PAKISTAN: Military regime of General Musharraf unleashed a phenomenon of disappearances

Disappearances after arrest or forced disappearances have become a major political issue in the country. Enforced disappearances of persons following illegal arrest has been a common phenomenon in Pakistan since the military government took power in 1999. The situation became worse after the 9/11 incident in the United States and the government of General Musharraf believed that it had a free hand, due to the ‘war on terror’ to arrest people and keep them incommunicado for months on end. Eventually they either disappear or are found killed on the road side.

It is very difficult to ascertain accurate numbers of disappeared people, but according to the cases filed in different courts, the majority of them in the Supreme Court of Pakistan, a list of about 300 persons has been submitted. After action by the judiciary the military government was pressured to release some of the disappeared people, believed to be in the custody of the military intelligence agencies. But it is claimed by different political and religious organizations that more than 4000 persons remain missing after their arrests.

The phenomenon of forced disappearances became common after the military regime of General Musharraf came into power which unleashed the war on terror. As early as 2002 up to one hundred students, political workers and human rights activists went missing after arrest, mainly from Balochistan province. Some time later many students and activists were released after going through severe torture in military camps in Quetta, the capital of Balochistan and Dera Ghazi Khan bordering the Punjab province. Before General Musharraf’s military coup it was very rare to hear about the disappearances of political workers and activists. However, now it is quite frequent for state agencies to keep the arrested persons incommunicado and extract confessional statements through torture.

Forced disappearances mostly occur in the southern provinces of Balochistan and Sindh. Even before the 9/11 incident the government of General Musharraf started this process of disappearances in Balochistan province, when it wanted to construct cantonment areas in very sensitive and poor areas to curb resistance from nationalists. After 9/11 the government took shelter behind the war on terror as an easy excuse to deal with any resistance against the military government and unfortunately received backing for their actions from some powerful sections of the international community.

Disappearances of religious extremists began later when resistance started in bordering areas like South and North Waziristan. On December 5, 2005, the Interior Minister told the national Assembly that the government had arrested 4,000 persons in Southern Balochistan since 2005. No list has yet been provided by the government of the people arrested and since then very few have been produced before court. It is impossible to ascertain numbers of people “disappeared” in counter terrorism operations, particularly since 2005 because of the secrecy surrounding such operations and the likelihood that the families of some of the disappeared do not publicize their cases for fear of retaliation.

The Pakistani authorities have presented figures suggesting that more than 1,000 alleged terrorist have been arrested since 2001 by its Law Enforcing Agencies. However, the government has processed only a fraction of the cases through the prevailing legal system. According to a reasonable estimate, hundreds of suspects have been handed over to the United States, often for sizeable bounties; many have ended up at Guantanamo. These acts of wrongful extradition were done in violation of the Extradition Act, 1972. This law provides detailed procedures for the extradition of suspects including the holding of an enquiry by a Judicial Magistrate.

In Pakistan, the role of intelligence agencies, civil and military, which includes Intelligence Bureau (IB), Federal Investigation Agency (FIA) and Inter Service Intelligence (ISI) and military Intelligence (MI) is more significant, not only in the field of enforcing law and order in the country but such agencies are also politically involved, which may be one of the causes of forced disappearances. The cantonments in major cities of the country have torture camps including Karachi, the main commercial and industrial city, Rawalpindi, Quetta, Lahore and Peshawar, where people are kept incommunicado and severely tortured. This has been described in detail by the persons who were released after many years.

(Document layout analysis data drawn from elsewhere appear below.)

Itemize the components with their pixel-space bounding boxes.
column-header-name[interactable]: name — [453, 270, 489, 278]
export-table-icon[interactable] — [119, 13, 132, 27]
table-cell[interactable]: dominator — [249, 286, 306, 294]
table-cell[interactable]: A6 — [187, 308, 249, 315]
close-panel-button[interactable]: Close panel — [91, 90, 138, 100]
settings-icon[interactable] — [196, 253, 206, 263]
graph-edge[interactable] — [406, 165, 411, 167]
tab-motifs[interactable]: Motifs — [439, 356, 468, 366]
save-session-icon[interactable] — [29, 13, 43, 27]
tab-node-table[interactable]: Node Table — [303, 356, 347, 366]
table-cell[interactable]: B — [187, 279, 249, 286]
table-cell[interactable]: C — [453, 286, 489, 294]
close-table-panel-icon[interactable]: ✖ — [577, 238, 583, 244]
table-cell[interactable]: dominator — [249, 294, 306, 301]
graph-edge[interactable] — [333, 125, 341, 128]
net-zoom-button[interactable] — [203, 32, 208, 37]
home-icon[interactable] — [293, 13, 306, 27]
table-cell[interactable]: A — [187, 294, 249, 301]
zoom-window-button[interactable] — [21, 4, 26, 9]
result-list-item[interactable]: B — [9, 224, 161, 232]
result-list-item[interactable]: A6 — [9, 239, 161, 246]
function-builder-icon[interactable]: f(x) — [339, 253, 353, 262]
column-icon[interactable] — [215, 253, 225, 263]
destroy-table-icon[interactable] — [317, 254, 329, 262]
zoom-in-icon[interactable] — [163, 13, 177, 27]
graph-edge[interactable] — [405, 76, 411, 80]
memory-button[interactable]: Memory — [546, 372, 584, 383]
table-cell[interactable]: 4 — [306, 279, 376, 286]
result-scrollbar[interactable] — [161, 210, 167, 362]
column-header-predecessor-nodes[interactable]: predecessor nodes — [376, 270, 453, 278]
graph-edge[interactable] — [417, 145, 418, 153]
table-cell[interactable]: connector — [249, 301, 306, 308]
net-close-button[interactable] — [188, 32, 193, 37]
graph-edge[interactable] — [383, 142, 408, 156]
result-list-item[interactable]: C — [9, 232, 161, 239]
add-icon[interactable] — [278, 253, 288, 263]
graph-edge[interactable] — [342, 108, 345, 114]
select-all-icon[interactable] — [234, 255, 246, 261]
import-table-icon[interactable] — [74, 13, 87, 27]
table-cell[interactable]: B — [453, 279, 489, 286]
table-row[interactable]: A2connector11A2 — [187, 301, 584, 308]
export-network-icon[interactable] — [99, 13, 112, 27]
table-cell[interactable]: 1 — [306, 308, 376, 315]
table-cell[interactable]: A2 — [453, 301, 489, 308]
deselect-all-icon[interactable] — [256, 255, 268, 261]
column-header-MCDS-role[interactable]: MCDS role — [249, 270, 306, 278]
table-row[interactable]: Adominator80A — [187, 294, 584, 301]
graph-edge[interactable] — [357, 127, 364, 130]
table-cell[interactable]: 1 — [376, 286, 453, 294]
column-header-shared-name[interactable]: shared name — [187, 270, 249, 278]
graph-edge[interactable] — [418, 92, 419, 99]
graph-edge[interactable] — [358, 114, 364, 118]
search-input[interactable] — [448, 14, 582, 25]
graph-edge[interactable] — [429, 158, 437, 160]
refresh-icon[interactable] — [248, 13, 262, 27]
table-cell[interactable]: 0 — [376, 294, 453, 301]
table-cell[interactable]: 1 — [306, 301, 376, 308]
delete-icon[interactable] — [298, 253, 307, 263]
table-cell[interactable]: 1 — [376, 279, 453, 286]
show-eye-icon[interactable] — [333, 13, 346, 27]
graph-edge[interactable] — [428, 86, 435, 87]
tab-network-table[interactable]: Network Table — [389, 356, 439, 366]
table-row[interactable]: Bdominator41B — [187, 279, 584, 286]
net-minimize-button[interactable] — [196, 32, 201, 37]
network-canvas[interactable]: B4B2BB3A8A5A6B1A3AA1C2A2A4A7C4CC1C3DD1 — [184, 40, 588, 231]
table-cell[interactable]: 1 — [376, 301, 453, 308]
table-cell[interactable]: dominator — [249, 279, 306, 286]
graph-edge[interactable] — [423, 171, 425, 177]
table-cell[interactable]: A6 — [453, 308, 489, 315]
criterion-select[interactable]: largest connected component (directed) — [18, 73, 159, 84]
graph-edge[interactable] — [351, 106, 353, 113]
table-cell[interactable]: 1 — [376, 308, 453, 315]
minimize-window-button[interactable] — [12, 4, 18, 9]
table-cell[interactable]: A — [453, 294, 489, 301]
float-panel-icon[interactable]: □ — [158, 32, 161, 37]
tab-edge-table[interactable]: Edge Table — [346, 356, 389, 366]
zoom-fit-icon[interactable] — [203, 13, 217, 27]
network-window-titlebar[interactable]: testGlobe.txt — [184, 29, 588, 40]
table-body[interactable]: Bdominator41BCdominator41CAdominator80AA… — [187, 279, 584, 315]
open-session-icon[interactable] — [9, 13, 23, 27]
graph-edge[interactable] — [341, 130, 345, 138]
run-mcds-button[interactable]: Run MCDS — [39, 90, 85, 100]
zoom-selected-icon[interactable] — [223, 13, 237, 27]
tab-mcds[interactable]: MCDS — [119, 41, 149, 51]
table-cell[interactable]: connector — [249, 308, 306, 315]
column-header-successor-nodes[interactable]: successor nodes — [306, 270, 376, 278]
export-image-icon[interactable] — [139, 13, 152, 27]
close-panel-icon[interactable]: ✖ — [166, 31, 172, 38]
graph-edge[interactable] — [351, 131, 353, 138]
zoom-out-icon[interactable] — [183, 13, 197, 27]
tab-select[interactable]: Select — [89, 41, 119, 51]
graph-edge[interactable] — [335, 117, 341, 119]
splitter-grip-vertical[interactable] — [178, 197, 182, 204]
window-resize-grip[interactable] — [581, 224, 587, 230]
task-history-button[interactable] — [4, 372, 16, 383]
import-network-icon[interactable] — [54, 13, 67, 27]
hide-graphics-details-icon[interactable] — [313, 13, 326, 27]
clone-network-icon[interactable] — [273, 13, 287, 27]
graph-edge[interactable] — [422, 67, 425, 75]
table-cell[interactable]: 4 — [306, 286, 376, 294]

In the Supreme Court of Pakistan, there are about 240 cases of disappearances of which 105 people were released, as claimed by the government. All these persons were kept in the military controlled torture cells. Before the actions from higher courts the government was denying their arrests. Still there are thousands of people, the whereabouts of whom are unknown.

Please find the list of disappeared persons by clicking following link for a report by the Human Rights Commission of Pakistan at:

Pakistan has not ratified or signed the International Covenant on Civil and Political Rights so it does not feel any responsibility in regards to human rights laws and international norms and standards. However, by being a member of the UN Human Rights Council, Pakistan could be pressured into signing all the protocols and convenants of the human rights charters of the UN. The Council should also monitor the cases of disappearances in Pakistan and constitute a committee to probe the situation.

The high level of disappearances taking place in Pakistan should become a matter of major concern for the international community including the human rights agencies of the United Nations.